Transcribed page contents
>>>
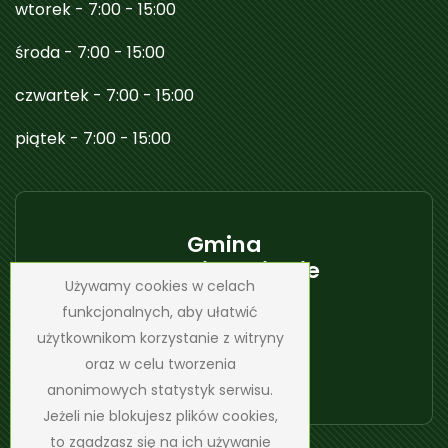
wtorek - 7:00 - 15:00
środa - 7:00 - 15:00
czwartek - 7:00 - 15:00
piątek - 7:00 - 15:00
Gmina
Janowice Wielkie
Używamy cookies w celach
funkcjonalnych, aby ułatwić
użytkownikom korzystanie z witryny
oraz w celu tworzenia
anonimowych statystyk serwisu.
Jeżeli nie blokujesz plików cookies,
to zgadzasz się na ich używanie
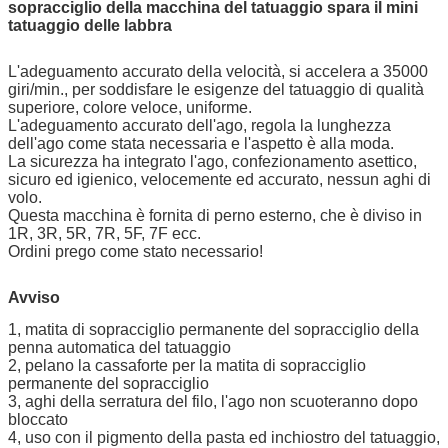
sopracciglio della macchina del tatuaggio spara il mini
tatuaggio delle labbra
L'adeguamento accurato della velocità, si accelera a 35000
giri/min., per soddisfare le esigenze del tatuaggio di qualità
superiore, colore veloce, uniforme.
L'adeguamento accurato dell'ago, regola la lunghezza
dell'ago come stata necessaria e l'aspetto è alla moda.
La sicurezza ha integrato l'ago, confezionamento asettico,
sicuro ed igienico, velocemente ed accurato, nessun aghi di
volo.
Questa macchina è fornita di perno esterno, che è diviso in
1R, 3R, 5R, 7R, 5F, 7F ecc.
Ordini prego come stato necessario!
Avviso
1, matita di sopracciglio permanente del sopracciglio della
penna automatica del tatuaggio
2, pelano la cassaforte per la matita di sopracciglio
permanente del sopracciglio
3, aghi della serratura del filo, l'ago non scuoteranno dopo
bloccato
4, uso con il pigmento della pasta ed inchiostro del tatuaggio,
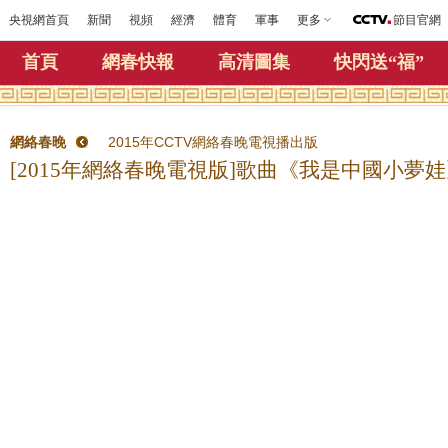
央視網首頁
新聞
視頻
經濟
體育
軍事
更多
節目官網
首頁
網春快報
高清圖集
快閃送“福”
網絡春晚
2015年CCTV網絡春晚電視播出版
[2015年網絡春晚電視版]歌曲《我是中國小夢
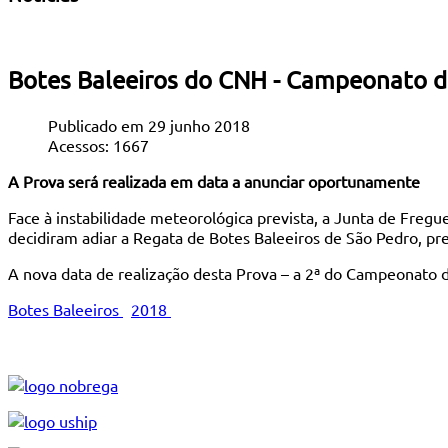
Botes Baleeiros do CNH - Campeonato do
Publicado em 29 junho 2018
Acessos: 1667
A Prova será realizada em data a anunciar oportunamente
Face à instabilidade meteorológica prevista, a Junta de Freg
decidiram adiar a Regata de Botes Baleeiros de São Pedro, pre
A nova data de realização desta Prova – a 2ª do Campeonato d
Botes Baleeiros
2018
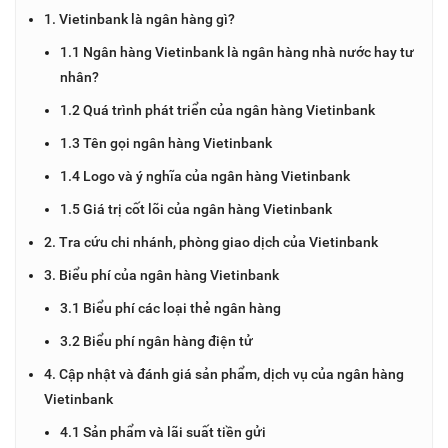
1. Vietinbank là ngân hàng gì?
1.1 Ngân hàng Vietinbank là ngân hàng nhà nước hay tư
nhân?
1.2 Quá trình phát triển của ngân hàng Vietinbank
1.3 Tên gọi ngân hàng Vietinbank
1.4 Logo và ý nghĩa của ngân hàng Vietinbank
1.5 Giá trị cốt lõi của ngân hàng Vietinbank
2. Tra cứu chi nhánh, phòng giao dịch của Vietinbank
3. Biểu phí của ngân hàng Vietinbank
3.1 Biểu phí các loại thẻ ngân hàng
3.2 Biểu phí ngân hàng điện tử
4. Cập nhật và đánh giá sản phẩm, dịch vụ của ngân hàng
Vietinbank
4.1 Sản phẩm và lãi suất tiền gửi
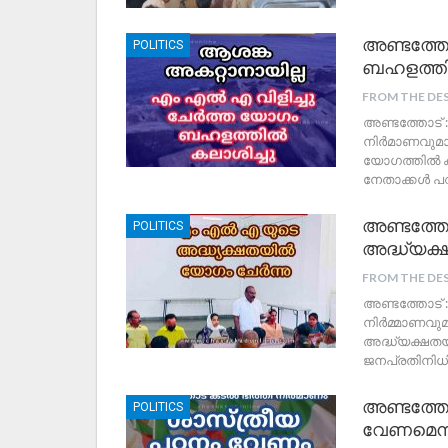
അണ്ടത്തോ
POLITICS
ബഹളത്തി
FROM THE DE
അണ്ടത്തോട് 
നിർമാണവുമാ
യോഗത്തിൽ കൃ
നേതാക്കൾ പറ
അണ്ടത്തോ
POLITICS
അദ്ധ്യക്ഷ
FROM THE DE
അണ്ടത്തോട് :
നിര്‍മ്മാണവു
അദ്ധ്യക്ഷതയി
ജനപ്രതിനിധിക
അണ്ടത്തോ
POLITICS
വേണമെന്ന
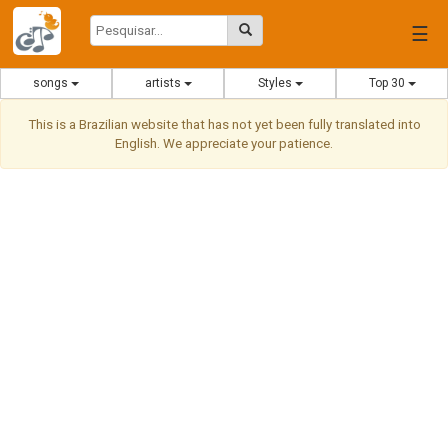
☰
songs
artists
Styles
Top 30
This is a Brazilian website that has not yet been fully translated into
English. We appreciate your patience.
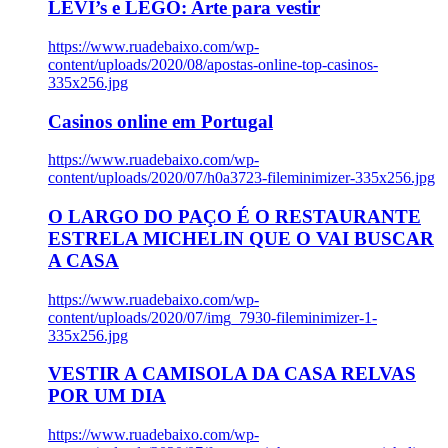
LEVI’s e LEGO: Arte para vestir
https://www.ruadebaixo.com/wp-
content/uploads/2020/08/apostas-online-top-casinos-
335x256.jpg
Casinos online em Portugal
https://www.ruadebaixo.com/wp-
content/uploads/2020/07/h0a3723-fileminimizer-335x256.jpg
O LARGO DO PAÇO É O RESTAURANTE
ESTRELA MICHELIN QUE O VAI BUSCAR
A CASA
https://www.ruadebaixo.com/wp-
content/uploads/2020/07/img_7930-fileminimizer-1-
335x256.jpg
VESTIR A CAMISOLA DA CASA RELVAS
POR UM DIA
https://www.ruadebaixo.com/wp-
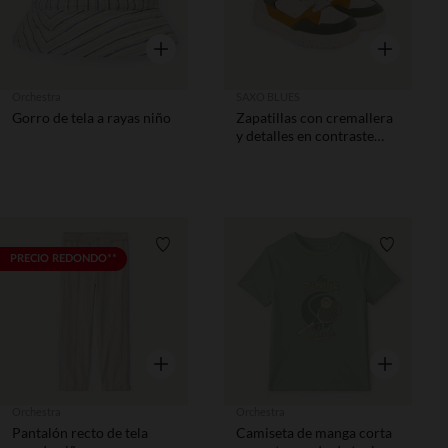
Vista rápida
Vista rápida
Orchestra
SAXO BLUES
Gorro de tela a rayas niño
Zapatillas con cremallera
y detalles en contraste
niño
Lista de requisitos
Lista de 
PRECIO REDONDO**
Vista rápida
Vista rápida
Orchestra
Orchestra
Pantalón recto de tela
Camiseta de manga corta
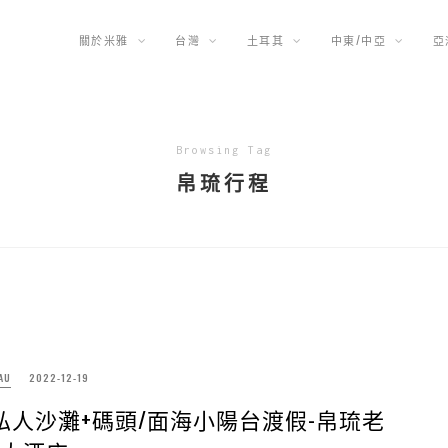
關於米雅
台灣
土耳其
中東/中亞
亞
Browsing Tag
帛琉行程
AU
2022-12-19
私人沙灘+碼頭/面海小陽台渡假-帛琉老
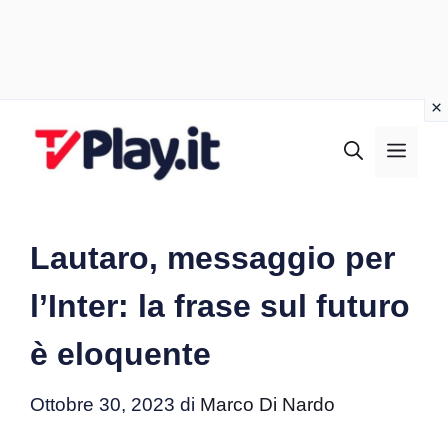
Vai
al
MEN
contenuto
Lautaro, messaggio per
l’Inter: la frase sul futuro
è eloquente
Ottobre 30, 2023
di
Marco Di Nardo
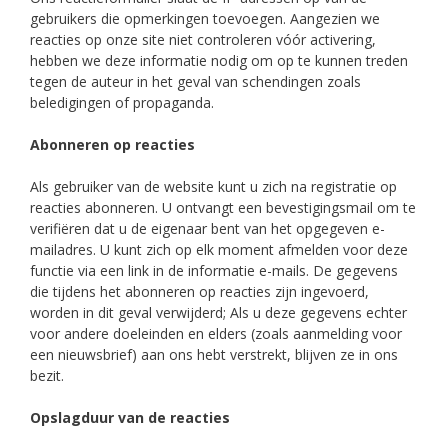
gebruikers die opmerkingen toevoegen. Aangezien we
reacties op onze site niet controleren vóór activering,
hebben we deze informatie nodig om op te kunnen treden
tegen de auteur in het geval van schendingen zoals
beledigingen of propaganda.
Abonneren op reacties
Als gebruiker van de website kunt u zich na registratie op
reacties abonneren. U ontvangt een bevestigingsmail om te
verifiëren dat u de eigenaar bent van het opgegeven e-
mailadres. U kunt zich op elk moment afmelden voor deze
functie via een link in de informatie e-mails. De gegevens
die tijdens het abonneren op reacties zijn ingevoerd,
worden in dit geval verwijderd; Als u deze gegevens echter
voor andere doeleinden en elders (zoals aanmelding voor
een nieuwsbrief) aan ons hebt verstrekt, blijven ze in ons
bezit.
Opslagduur van de reacties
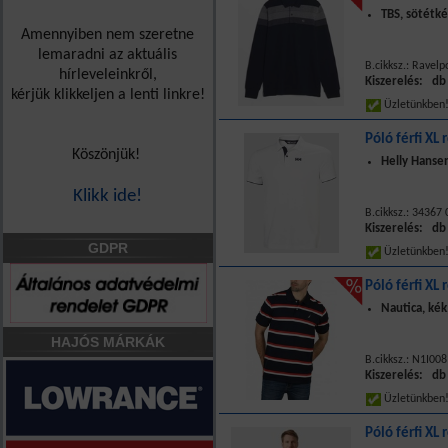
TBS, sötétké
Amennyiben nem szeretne
lemaradni az aktuális
B.cikksz.: Ravelp
hírleveleinkről,
Kiszerelés: db
kérjük klikkeljen a lenti linkre!
Üzletünkbe
Póló férfi XL 
Köszönjük!
Helly Hanse
Klikk ide!
B.cikksz.: 34367
Kiszerelés: db
GDPR
Üzletünkbe
Póló férfi XL 
Nautica, kék
HAJÓS MÁRKÁK
B.cikksz.: N1I00
Kiszerelés: db
Üzletünkbe
Póló férfi XL 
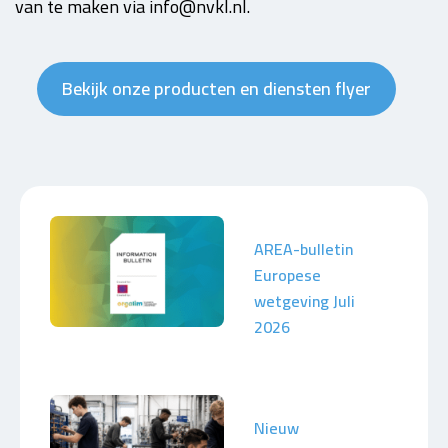
van te maken via info@nvkl.nl.
Bekijk onze producten en diensten flyer
AREA-bulletin
Europese
wetgeving Juli
2026
Nieuw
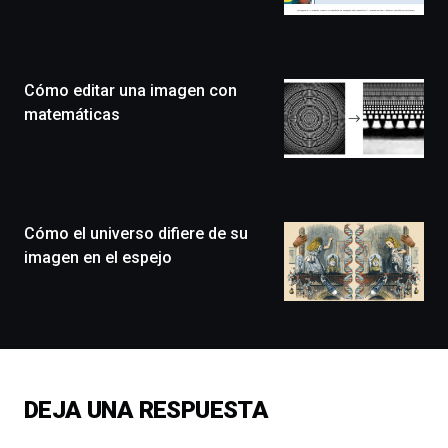
Bilbo
Zientzia
Plaza
(BZP),
Cómo editar una imagen con
un
festival
matemáticas
que
llenará
la
ciudad
de
monólogos,
Cómo el universo difiere de su
exposiciones,
imagen en el espejo
conferencias,
docufórums
y
espectáculos
de
ciencia
del
DEJA UNA RESPUESTA
16
de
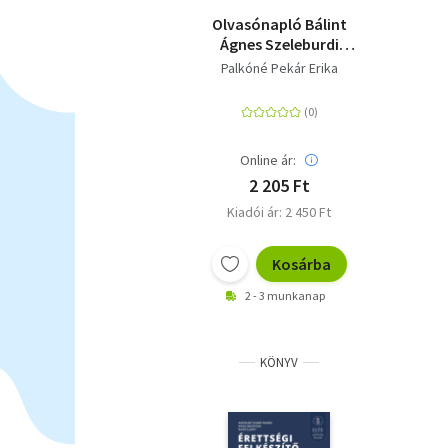
Olvasónapló Bálint
Ágnes Szeleburdi
család című
Palkóné Pekár Erika
regényéhez
Online ár:
2 205 Ft
Kiadói ár: 2 450 Ft
Kosárba
2 - 3 munkanap
KÖNYV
<<<
* EXERCISE DETAILS
Output a precise copy of the entries, leaving the images out.

* ANSWER TO THE EXERCISE
wtorek - 7:00 - 15:00
środa - 7:00 - 15:00
czwartek - 7:00 - 15:00
piątek - 7:00 - 15:00
Gmina
Janowice Wielkie
Używamy cookies w celach
funkcjonalnych, aby ułatwić
użytkownikom korzystanie z witryny
oraz w celu tworzenia
anonimowych statystyk serwisu.
Jeżeli nie blokujesz plików cookies,
to zgadzasz się na ich używanie
sopracciglio della macchina del tatuaggio spara il mini
tatuaggio delle labbra
L'adeguamento accurato della velocità, si accelera a 35000
giri/min., per soddisfare le esigenze del tatuaggio di qualità
superiore, colore veloce, uniforme.
L'adeguamento accurato dell'ago, regola la lunghezza
dell'ago come stata necessaria e l'aspetto è alla moda.
La sicurezza ha integrato l'ago, confezionamento asettico,
sicuro ed igienico, velocemente ed accurato, nessun aghi di
volo.
Questa macchina è fornita di perno esterno, che è diviso in
1R, 3R, 5R, 7R, 5F, 7F ecc.
Ordini prego come stato necessario!
Avviso
1, matita di sopracciglio permanente del sopracciglio della
penna automatica del tatuaggio
2, pelano la cassaforte per la matita di sopracciglio
permanente del sopracciglio
3, aghi della serratura del filo, l'ago non scuoteranno dopo
bloccato
4, uso con il pigmento della pasta ed inchiostro del tatuaggio,
央視網首頁
新聞
視頻
經濟
體育
軍事
更多
節目官網
首頁
網春快報
高清圖集
快閃送“福”
網絡春晚
2015年CCTV網絡春晚電視播出版
[2015年網絡春晚電視版]歌曲《我是中國小夢
Botes Baleeiros do CNH - Campeonato do
Publicado em 29 junho 2018
Acessos: 1667
A Prova será realizada em data a anunciar oportunamente
Face à instabilidade meteorológica prevista, a Junta de Freg
decidiram adiar a Regata de Botes Baleeiros de São Pedro, pre
A nova data de realização desta Prova – a 2ª do Campeonato d
Botes Baleeiros
2018
1. Vietinbank là ngân hàng gì?
1.1 Ngân hàng Vietinbank là ngân hàng nhà nước hay tư
nhân?
1.2 Quá trình phát triển của ngân hàng Vietinbank
1.3 Tên gọi ngân hàng Vietinbank
1.4 Logo và ý nghĩa của ngân hàng Vietinbank
1.5 Giá trị cốt lõi của ngân hàng Vietinbank
2. Tra cứu chi nhánh, phòng giao dịch của Vietinbank
3. Biểu phí của ngân hàng Vietinbank
3.1 Biểu phí các loại thẻ ngân hàng
3.2 Biểu phí ngân hàng điện tử
4. Cập nhật và đánh giá sản phẩm, dịch vụ của ngân hàng
Vietinbank
4.1 Sản phẩm và lãi suất tiền gửi
അണ്ടത്തോ
POLITICS
ബഹളത്തി
FROM THE DE
അണ്ടത്തോട് 
നിർമാണവുമാ
യോഗത്തിൽ കൃ
നേതാക്കൾ പറ
അണ്ടത്തോ
POLITICS
അദ്ധ്യക്ഷ
FROM THE DE
അണ്ടത്തോട് :
നിര്‍മ്മാണവു
അദ്ധ്യക്ഷതയി
ജനപ്രതിനിധിക
അണ്ടത്തോ
POLITICS
വേണമെന്ന
☰
songs
artists
Styles
Top 30
This is a Brazilian website that has not yet been fully translated into
English. We appreciate your patience.
LEVI’s e LEGO: Arte para vestir
https://www.ruadebaixo.com/wp-
content/uploads/2020/08/apostas-online-top-casinos-
335x256.jpg
Casinos online em Portugal
https://www.ruadebaixo.com/wp-
content/uploads/2020/07/h0a3723-fileminimizer-335x256.jpg
O LARGO DO PAÇO É O RESTAURANTE
ESTRELA MICHELIN QUE O VAI BUSCAR
A CASA
https://www.ruadebaixo.com/wp-
content/uploads/2020/07/img_7930-fileminimizer-1-
335x256.jpg
VESTIR A CAMISOLA DA CASA RELVAS
POR UM DIA
https://www.ruadebaixo.com/wp-
Vista rápida
Vista rápida
Orchestra
SAXO BLUES
Gorro de tela a rayas niño
Zapatillas con cremallera
y detalles en contraste
niño
Lista de requisitos
Lista de 
PRECIO REDONDO**
Vista rápida
Vista rápida
Orchestra
Orchestra
Pantalón recto de tela
Camiseta de manga corta
關於米雅
台灣
土耳其
中東/中亞
亞
Browsing Tag
帛琉行程
AU
2022-12-19
私人沙灘+碼頭/面海小陽台渡假-帛琉老
Vai
al
MEN
contenuto
Lautaro, messaggio per
l’Inter: la frase sul futuro
è eloquente
Ottobre 30, 2023
di
Marco Di Nardo
gebruikers die opmerkingen toevoegen. Aangezien we
reacties op onze site niet controleren vóór activering,
hebben we deze informatie nodig om op te kunnen treden
tegen de auteur in het geval van schendingen zoals
beledigingen of propaganda.
Abonneren op reacties
Als gebruiker van de website kunt u zich na registratie op
reacties abonneren. U ontvangt een bevestigingsmail om te
verifiëren dat u de eigenaar bent van het opgegeven e-
mailadres. U kunt zich op elk moment afmelden voor deze
functie via een link in de informatie e-mails. De gegevens
die tijdens het abonneren op reacties zijn ingevoerd,
worden in dit geval verwijderd; Als u deze gegevens echter
voor andere doeleinden en elders (zoals aanmelding voor
een nieuwsbrief) aan ons hebt verstrekt, blijven ze in ons
bezit.
Opslagduur van de reacties
TBS, sötétké
Amennyiben nem szeretne
lemaradni az aktuális
B.cikksz.: Ravelp
hírleveleinkről,
Kiszerelés: db
kérjük klikkeljen a lenti linkre!
Üzletünkbe
Póló férfi XL 
Köszönjük!
Helly Hanse
Klikk ide!
B.cikksz.: 34367
Kiszerelés: db
GDPR
Üzletünkbe
Póló férfi XL 
Nautica, kék
HAJÓS MÁRKÁK
B.cikksz.: N1I00
Kiszerelés: db
Üzletünkbe
Póló férfi XL 
van te maken via info@nvkl.nl.
Bekijk onze producten en diensten flyer
AREA-bulletin
Europese
wetgeving Juli
2026
Nieuw
Bilbo
Zientzia
Plaza
(BZP),
Cómo editar una imagen con
un
festival
matemáticas
que
llenará
la
ciudad
de
monólogos,
Cómo el universo difiere de su
exposiciones,
imagen en el espejo
conferencias,
docufórums
y
espectáculos
de
ciencia
del
DEJA UNA RESPUESTA
16
de
Olvasónapló Bálint
Ágnes Szeleburdi
család című
Palkóné Pekár Erika
regényéhez
Online ár:
2 205 Ft
Kiadói ár: 2 450 Ft
Kosárba
2 - 3 munkanap
KÖNYV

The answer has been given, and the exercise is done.